Problem description: Check every line of the entries below for "Piana", and copy the lines that have it.

The input:
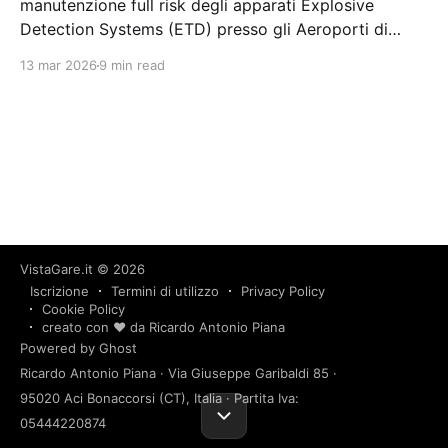
manutenzione full risk degli apparati Explosive
Detection Systems (ETD) presso gli Aeroporti di
Milano Linate e Milano Malpensa Stazione appaltante:
13 mar 2026
9 min read
Sea Società per Azioni Esercizi Aeroportuali Gara
aggiudicata
VistaGare.it
© 2026
Iscrizione
Termini di utilizzo
Privacy Policy
Cookie Policy
creato con ❤️ da Ricardo Antonio Piana
Powered by Ghost
Ricardo Antonio Piana · Via Giuseppe Garibaldi 85 ·
95020 Aci Bonaccorsi (CT), Italia · Partita Iva:
05444220874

Answer section:
creato con ❤️ da Ricardo Antonio Piana
Ricardo Antonio Piana · Via Giuseppe Garibaldi 85 ·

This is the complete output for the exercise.